What is expected:
Collect every line in the records below that contains the word "Herrn".

Data entries:
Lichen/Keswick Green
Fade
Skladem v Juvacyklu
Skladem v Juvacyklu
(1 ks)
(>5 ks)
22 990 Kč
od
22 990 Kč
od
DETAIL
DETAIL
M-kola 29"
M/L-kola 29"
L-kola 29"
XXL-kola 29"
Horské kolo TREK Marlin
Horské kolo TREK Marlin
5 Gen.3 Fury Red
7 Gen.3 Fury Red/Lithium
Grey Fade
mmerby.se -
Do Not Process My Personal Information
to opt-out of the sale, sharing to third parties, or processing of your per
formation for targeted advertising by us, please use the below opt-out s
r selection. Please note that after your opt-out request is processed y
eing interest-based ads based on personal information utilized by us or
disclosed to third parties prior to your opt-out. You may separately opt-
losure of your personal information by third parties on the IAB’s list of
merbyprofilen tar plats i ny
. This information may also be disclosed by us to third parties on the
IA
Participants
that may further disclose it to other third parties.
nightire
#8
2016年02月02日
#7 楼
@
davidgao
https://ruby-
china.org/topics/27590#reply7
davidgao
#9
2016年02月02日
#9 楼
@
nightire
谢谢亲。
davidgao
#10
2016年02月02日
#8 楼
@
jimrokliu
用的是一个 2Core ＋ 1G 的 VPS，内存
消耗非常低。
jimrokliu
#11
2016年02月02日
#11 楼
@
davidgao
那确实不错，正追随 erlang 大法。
==
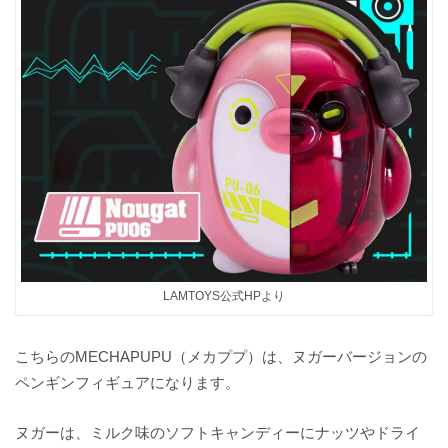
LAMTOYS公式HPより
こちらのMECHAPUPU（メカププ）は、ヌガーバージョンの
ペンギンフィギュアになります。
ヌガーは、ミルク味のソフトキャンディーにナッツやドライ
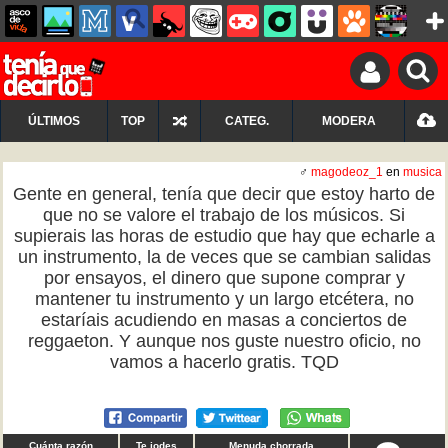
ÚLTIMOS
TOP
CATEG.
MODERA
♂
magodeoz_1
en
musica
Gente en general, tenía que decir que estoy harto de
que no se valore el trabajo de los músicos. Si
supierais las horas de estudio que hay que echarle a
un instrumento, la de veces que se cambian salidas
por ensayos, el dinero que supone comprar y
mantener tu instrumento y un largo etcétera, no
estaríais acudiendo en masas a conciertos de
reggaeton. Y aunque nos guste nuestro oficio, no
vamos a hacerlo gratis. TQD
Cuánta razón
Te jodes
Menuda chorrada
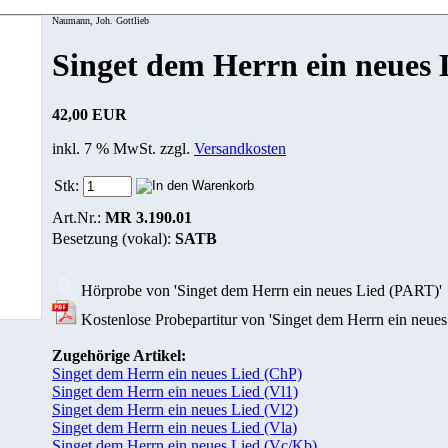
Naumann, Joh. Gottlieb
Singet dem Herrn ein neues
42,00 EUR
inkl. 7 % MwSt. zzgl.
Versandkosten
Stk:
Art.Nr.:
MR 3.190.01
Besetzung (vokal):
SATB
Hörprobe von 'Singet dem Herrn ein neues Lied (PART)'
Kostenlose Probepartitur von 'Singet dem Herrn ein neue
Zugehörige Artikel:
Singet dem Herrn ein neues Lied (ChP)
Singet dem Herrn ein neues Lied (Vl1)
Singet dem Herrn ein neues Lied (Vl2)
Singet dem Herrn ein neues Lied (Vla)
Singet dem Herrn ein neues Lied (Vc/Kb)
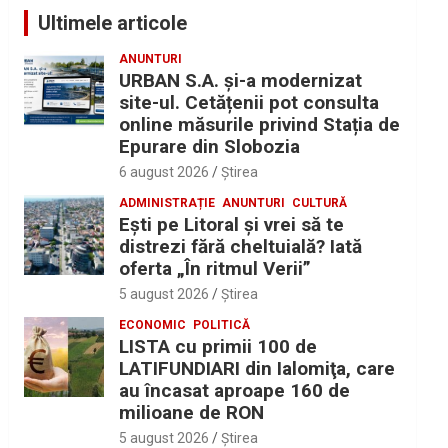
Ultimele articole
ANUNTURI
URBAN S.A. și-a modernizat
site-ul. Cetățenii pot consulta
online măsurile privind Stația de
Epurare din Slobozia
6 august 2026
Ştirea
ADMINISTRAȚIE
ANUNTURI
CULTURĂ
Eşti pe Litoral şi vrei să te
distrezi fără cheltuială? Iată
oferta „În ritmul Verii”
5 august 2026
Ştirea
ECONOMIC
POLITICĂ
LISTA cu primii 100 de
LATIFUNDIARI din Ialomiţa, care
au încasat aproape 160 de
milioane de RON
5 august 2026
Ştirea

Result of this task:
Singet dem Herrn ein neues
Hörprobe von 'Singet dem Herrn ein neues Lied (PART)'
Kostenlose Probepartitur von 'Singet dem Herrn ein neue
Singet dem Herrn ein neues Lied (ChP)
Singet dem Herrn ein neues Lied (Vl1)
Singet dem Herrn ein neues Lied (Vl2)
Singet dem Herrn ein neues Lied (Vla)
Singet dem Herrn ein neues Lied (Vc/Kb)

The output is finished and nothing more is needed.